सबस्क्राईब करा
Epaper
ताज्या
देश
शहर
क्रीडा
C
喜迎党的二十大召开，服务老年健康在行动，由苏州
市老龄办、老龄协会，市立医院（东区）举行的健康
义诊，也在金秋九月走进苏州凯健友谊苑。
★ ★ ★ ★
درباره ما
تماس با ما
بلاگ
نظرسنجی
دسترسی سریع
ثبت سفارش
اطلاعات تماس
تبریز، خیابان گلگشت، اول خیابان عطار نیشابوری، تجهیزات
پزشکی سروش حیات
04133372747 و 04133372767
★ ★ ★ ★
▶ Exercise instructions: Please copy, exactly and with nothing else, the lines above beginning at the line that has "喜迎党的二十大召开，服务老年健康在行动，由苏州" and ending with the line that has "义诊，也在金秋九月走进苏州凯健友谊苑。".

▶ Task answer:
喜迎党的二十大召开，服务老年健康在行动，由苏州
市老龄办、老龄协会，市立医院（东区）举行的健康
义诊，也在金秋九月走进苏州凯健友谊苑。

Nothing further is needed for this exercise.